There are a number of places that we are talking to. None are too far down yet to mention by name but ... a lot of places would like to partner with us to collaborate and work with this data. [We] are trying to figure out the best strategies to do that. Geisinger has made a huge investment in creating this resource and so we want to see it used and make discoveries that have an impact on genomic medicine.
That actually touches on one of my questions. What sort of funding is available for the program?
There is some internal Geisinger funding. There is some funding through their collaboration with Regeneron. And then a couple of federal initiatives that they already have funded and a couple that investigators there have been applying for. But we are currently applying for additional funding. Penn State is also enthusiastic about recruiting people to work on this project.
You'll obviously be working with a lot of data so what sort of infrastructure do you have in place for handling it? Do you foresee having to beef up your hardware?
Right now, a lot of the infrastructure for the association analyses ... [is] in the cloud. And that is actually giving us a huge ramp up space because ... the opportunity to increase that above and beyond where we are will be a lot more readily available than building it all in house. We do have some in-house high-performance computing and data storage and that's certainly been what has kept things going through the GWAS data and for all the EHR data. But once we get into these PheWAS studies with the whole exome data, we really need cloud resources for both the computing and the storage. That's where we are emphasizing our infrastructure efforts right now.
What about software?
So far, most of what we've done has been leveraging open source and some of these packages are things that my lab has actually developed for doing these types of analyses. We are starting a lot of conversations with some commercial companies to see [whether] there some things that they can provide that are not available in the open source community that we would need [or whether] that would make things go much faster and more efficiently if we have the commercial package. But we haven't committed to any of those yet.
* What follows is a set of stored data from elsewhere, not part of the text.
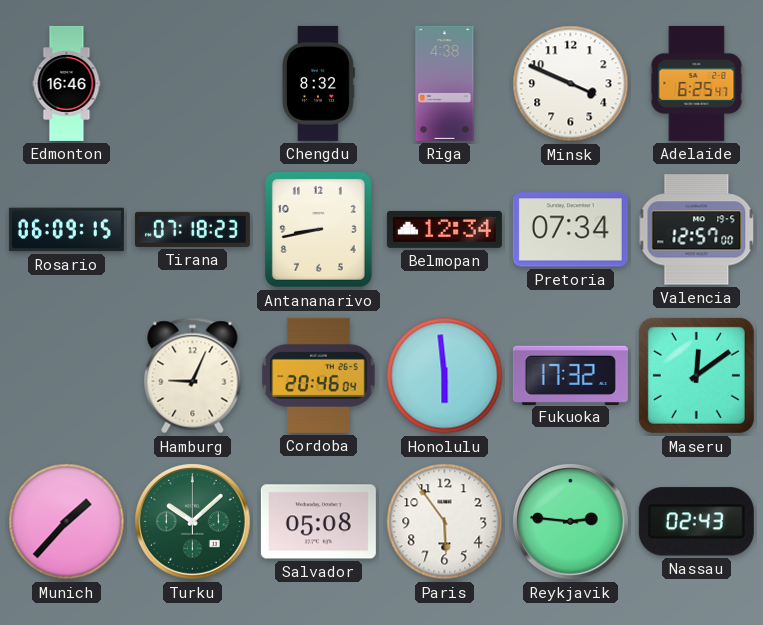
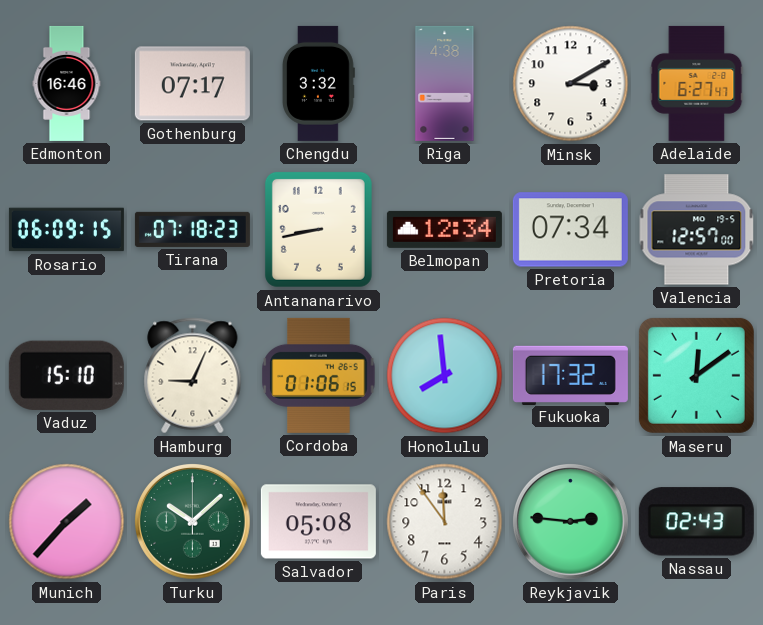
Gothenburg: none -> 07:17
Chengdu: 8:32 -> 3:32
Minsk: 3:49 -> 3:10
Adelaide: 6:25 -> 6:27
Vaduz: none -> 15:10
Cordoba: 20:46 -> 01:06
Honolulu: 5:59 -> 7:59
Paris: 5:54 -> 11:54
A lot of the analyses [on these datasets] that you'd want to do are kind of one-off so it's very hard when you don't have access to the source to make the changes that you need to kind of tweak the analysis to exactly what you want. It's very hard with some commercial packages to get it to do exactly what you want uniquely for each question that you are asking.
What sort of analyses needs might be best served by commercial packages?
Finding computationally efficient strategies for doing some of the interaction modeling, the gene-gene and gene-environment interactions, and the pathway and network effects, those are going to be really important. We can do main effects analyses very routinely and robustly with the tools that we have and those are pretty fast even for whole-genome data. Once you get into the combinatorics of looking at sets of genes and sets of variants, you really need highly parallel, efficient algorithms to search that space effectively. We have tools that will do it that are open source but if there are commercial tools that will do it more efficiently and allow us to search more of the data that would be advantageous.
Anything else you'd like to add as we wrap up?
I really want to emphasize that I am viewing this as a great opportunity for both Geisinger and Penn State. I'm trying to build a bridge between the two entities so that we can do more amazing science. Geisinger has this huge clinical resource and there's so much data available and Penn State has this huge data science team and lots of people in genomics. It's a perfect combination.